↓↓↓

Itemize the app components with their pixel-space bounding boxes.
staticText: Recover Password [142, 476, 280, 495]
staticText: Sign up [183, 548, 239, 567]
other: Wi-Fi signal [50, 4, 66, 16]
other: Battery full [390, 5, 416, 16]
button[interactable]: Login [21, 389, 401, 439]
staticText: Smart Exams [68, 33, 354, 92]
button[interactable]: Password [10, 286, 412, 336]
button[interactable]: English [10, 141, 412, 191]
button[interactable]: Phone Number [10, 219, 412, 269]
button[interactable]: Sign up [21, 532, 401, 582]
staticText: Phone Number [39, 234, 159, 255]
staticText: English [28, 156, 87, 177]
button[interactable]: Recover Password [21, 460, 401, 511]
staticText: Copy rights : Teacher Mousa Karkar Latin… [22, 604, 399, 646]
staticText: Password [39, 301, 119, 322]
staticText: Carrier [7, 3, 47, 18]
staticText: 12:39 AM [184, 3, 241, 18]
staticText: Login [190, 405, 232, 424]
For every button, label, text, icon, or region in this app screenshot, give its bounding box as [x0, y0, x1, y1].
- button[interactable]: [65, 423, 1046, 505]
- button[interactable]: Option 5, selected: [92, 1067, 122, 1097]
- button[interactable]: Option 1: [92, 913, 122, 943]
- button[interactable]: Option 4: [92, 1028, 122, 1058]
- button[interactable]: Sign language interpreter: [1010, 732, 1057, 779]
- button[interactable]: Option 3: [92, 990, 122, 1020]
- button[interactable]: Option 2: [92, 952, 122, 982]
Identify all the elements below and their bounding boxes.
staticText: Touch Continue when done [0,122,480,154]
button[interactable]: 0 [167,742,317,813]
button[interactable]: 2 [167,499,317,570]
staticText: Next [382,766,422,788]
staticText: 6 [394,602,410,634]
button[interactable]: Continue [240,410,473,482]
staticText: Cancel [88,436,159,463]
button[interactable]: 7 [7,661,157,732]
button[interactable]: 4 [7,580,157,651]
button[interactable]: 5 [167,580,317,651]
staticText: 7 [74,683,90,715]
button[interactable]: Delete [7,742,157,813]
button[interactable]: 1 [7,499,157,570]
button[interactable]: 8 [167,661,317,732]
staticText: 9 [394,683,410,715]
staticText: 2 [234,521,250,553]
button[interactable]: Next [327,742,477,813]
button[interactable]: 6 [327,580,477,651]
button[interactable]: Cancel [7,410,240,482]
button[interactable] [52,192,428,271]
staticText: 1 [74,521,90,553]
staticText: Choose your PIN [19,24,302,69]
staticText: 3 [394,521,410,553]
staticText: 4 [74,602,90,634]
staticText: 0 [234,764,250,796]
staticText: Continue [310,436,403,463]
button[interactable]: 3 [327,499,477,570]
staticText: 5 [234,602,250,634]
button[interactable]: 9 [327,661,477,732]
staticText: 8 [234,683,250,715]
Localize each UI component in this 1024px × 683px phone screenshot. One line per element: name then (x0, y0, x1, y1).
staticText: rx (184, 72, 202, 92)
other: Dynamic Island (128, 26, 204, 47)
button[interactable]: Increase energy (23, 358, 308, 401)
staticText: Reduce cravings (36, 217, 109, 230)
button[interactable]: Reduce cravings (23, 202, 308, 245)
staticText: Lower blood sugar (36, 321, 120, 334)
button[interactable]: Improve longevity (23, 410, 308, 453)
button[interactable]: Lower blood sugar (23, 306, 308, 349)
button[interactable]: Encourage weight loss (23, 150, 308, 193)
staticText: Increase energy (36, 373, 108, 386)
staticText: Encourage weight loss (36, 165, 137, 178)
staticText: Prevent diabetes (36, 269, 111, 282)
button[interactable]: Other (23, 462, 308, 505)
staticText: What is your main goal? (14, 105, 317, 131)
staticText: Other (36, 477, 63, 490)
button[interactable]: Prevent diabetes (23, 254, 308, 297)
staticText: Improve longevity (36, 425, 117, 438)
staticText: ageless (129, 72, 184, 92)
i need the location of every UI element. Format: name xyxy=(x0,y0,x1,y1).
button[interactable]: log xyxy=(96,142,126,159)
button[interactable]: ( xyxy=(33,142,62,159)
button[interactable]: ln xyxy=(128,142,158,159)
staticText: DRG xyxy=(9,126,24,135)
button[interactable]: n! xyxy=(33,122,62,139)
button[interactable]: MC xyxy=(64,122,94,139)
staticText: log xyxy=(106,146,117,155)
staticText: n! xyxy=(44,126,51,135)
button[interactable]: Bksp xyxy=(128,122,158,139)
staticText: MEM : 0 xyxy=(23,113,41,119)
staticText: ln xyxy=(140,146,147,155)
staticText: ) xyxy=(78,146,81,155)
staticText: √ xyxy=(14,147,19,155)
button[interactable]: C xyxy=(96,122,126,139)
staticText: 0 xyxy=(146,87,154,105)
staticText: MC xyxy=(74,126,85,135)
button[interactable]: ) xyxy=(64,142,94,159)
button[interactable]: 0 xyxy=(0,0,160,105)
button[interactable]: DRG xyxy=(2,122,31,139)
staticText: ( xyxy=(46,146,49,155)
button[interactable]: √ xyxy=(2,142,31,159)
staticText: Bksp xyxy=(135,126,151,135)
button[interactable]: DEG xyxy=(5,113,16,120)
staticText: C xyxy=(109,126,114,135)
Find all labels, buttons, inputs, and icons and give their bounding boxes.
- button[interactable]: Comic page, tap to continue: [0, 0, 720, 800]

↑↑↑

[Task prompt]: Extract the listing in its entirety, matching it exactly.

[Answer to the exercise]:
Itemize the app components with their pixel-space bounding boxes.
staticText: Recover Password [142, 476, 280, 495]
staticText: Sign up [183, 548, 239, 567]
other: Wi-Fi signal [50, 4, 66, 16]
other: Battery full [390, 5, 416, 16]
button[interactable]: Login [21, 389, 401, 439]
staticText: Smart Exams [68, 33, 354, 92]
button[interactable]: Password [10, 286, 412, 336]
button[interactable]: English [10, 141, 412, 191]
button[interactable]: Phone Number [10, 219, 412, 269]
button[interactable]: Sign up [21, 532, 401, 582]
staticText: Phone Number [39, 234, 159, 255]
staticText: English [28, 156, 87, 177]
button[interactable]: Recover Password [21, 460, 401, 511]
staticText: Copy rights : Teacher Mousa Karkar Latin… [22, 604, 399, 646]
staticText: Password [39, 301, 119, 322]
staticText: Carrier [7, 3, 47, 18]
staticText: 12:39 AM [184, 3, 241, 18]
staticText: Login [190, 405, 232, 424]
For every button, label, text, icon, or region in this app screenshot, give its bounding box as [x0, y0, x1, y1].
- button[interactable]: [65, 423, 1046, 505]
- button[interactable]: Option 5, selected: [92, 1067, 122, 1097]
- button[interactable]: Option 1: [92, 913, 122, 943]
- button[interactable]: Option 4: [92, 1028, 122, 1058]
- button[interactable]: Sign language interpreter: [1010, 732, 1057, 779]
- button[interactable]: Option 3: [92, 990, 122, 1020]
- button[interactable]: Option 2: [92, 952, 122, 982]
Identify all the elements below and their bounding boxes.
staticText: Touch Continue when done [0,122,480,154]
button[interactable]: 0 [167,742,317,813]
button[interactable]: 2 [167,499,317,570]
staticText: Next [382,766,422,788]
staticText: 6 [394,602,410,634]
button[interactable]: Continue [240,410,473,482]
staticText: Cancel [88,436,159,463]
button[interactable]: 7 [7,661,157,732]
button[interactable]: 4 [7,580,157,651]
button[interactable]: 5 [167,580,317,651]
staticText: 7 [74,683,90,715]
button[interactable]: Delete [7,742,157,813]
button[interactable]: 1 [7,499,157,570]
button[interactable]: 8 [167,661,317,732]
staticText: 9 [394,683,410,715]
staticText: 2 [234,521,250,553]
button[interactable]: Next [327,742,477,813]
button[interactable]: 6 [327,580,477,651]
button[interactable]: Cancel [7,410,240,482]
button[interactable] [52,192,428,271]
staticText: 1 [74,521,90,553]
staticText: Choose your PIN [19,24,302,69]
staticText: 3 [394,521,410,553]
staticText: 4 [74,602,90,634]
staticText: 0 [234,764,250,796]
staticText: Continue [310,436,403,463]
button[interactable]: 3 [327,499,477,570]
staticText: 5 [234,602,250,634]
button[interactable]: 9 [327,661,477,732]
staticText: 8 [234,683,250,715]
Localize each UI component in this 1024px × 683px phone screenshot. One line per element: name then (x0, y0, x1, y1).
staticText: rx (184, 72, 202, 92)
other: Dynamic Island (128, 26, 204, 47)
button[interactable]: Increase energy (23, 358, 308, 401)
staticText: Reduce cravings (36, 217, 109, 230)
button[interactable]: Reduce cravings (23, 202, 308, 245)
staticText: Lower blood sugar (36, 321, 120, 334)
button[interactable]: Improve longevity (23, 410, 308, 453)
button[interactable]: Lower blood sugar (23, 306, 308, 349)
button[interactable]: Encourage weight loss (23, 150, 308, 193)
staticText: Increase energy (36, 373, 108, 386)
staticText: Encourage weight loss (36, 165, 137, 178)
staticText: Prevent diabetes (36, 269, 111, 282)
button[interactable]: Other (23, 462, 308, 505)
staticText: What is your main goal? (14, 105, 317, 131)
staticText: Other (36, 477, 63, 490)
button[interactable]: Prevent diabetes (23, 254, 308, 297)
staticText: Improve longevity (36, 425, 117, 438)
staticText: ageless (129, 72, 184, 92)
i need the location of every UI element. Format: name xyxy=(x0,y0,x1,y1).
button[interactable]: log xyxy=(96,142,126,159)
button[interactable]: ( xyxy=(33,142,62,159)
button[interactable]: ln xyxy=(128,142,158,159)
staticText: DRG xyxy=(9,126,24,135)
button[interactable]: n! xyxy=(33,122,62,139)
button[interactable]: MC xyxy=(64,122,94,139)
staticText: log xyxy=(106,146,117,155)
staticText: n! xyxy=(44,126,51,135)
button[interactable]: Bksp xyxy=(128,122,158,139)
staticText: MEM : 0 xyxy=(23,113,41,119)
staticText: ln xyxy=(140,146,147,155)
staticText: ) xyxy=(78,146,81,155)
staticText: √ xyxy=(14,147,19,155)
button[interactable]: C xyxy=(96,122,126,139)
staticText: 0 xyxy=(146,87,154,105)
staticText: MC xyxy=(74,126,85,135)
button[interactable]: ) xyxy=(64,142,94,159)
button[interactable]: 0 xyxy=(0,0,160,105)
button[interactable]: DRG xyxy=(2,122,31,139)
staticText: ( xyxy=(46,146,49,155)
button[interactable]: √ xyxy=(2,142,31,159)
staticText: Bksp xyxy=(135,126,151,135)
button[interactable]: DEG xyxy=(5,113,16,120)
staticText: C xyxy=(109,126,114,135)
Find all labels, buttons, inputs, and icons and give their bounding boxes.
- button[interactable]: Comic page, tap to continue: [0, 0, 720, 800]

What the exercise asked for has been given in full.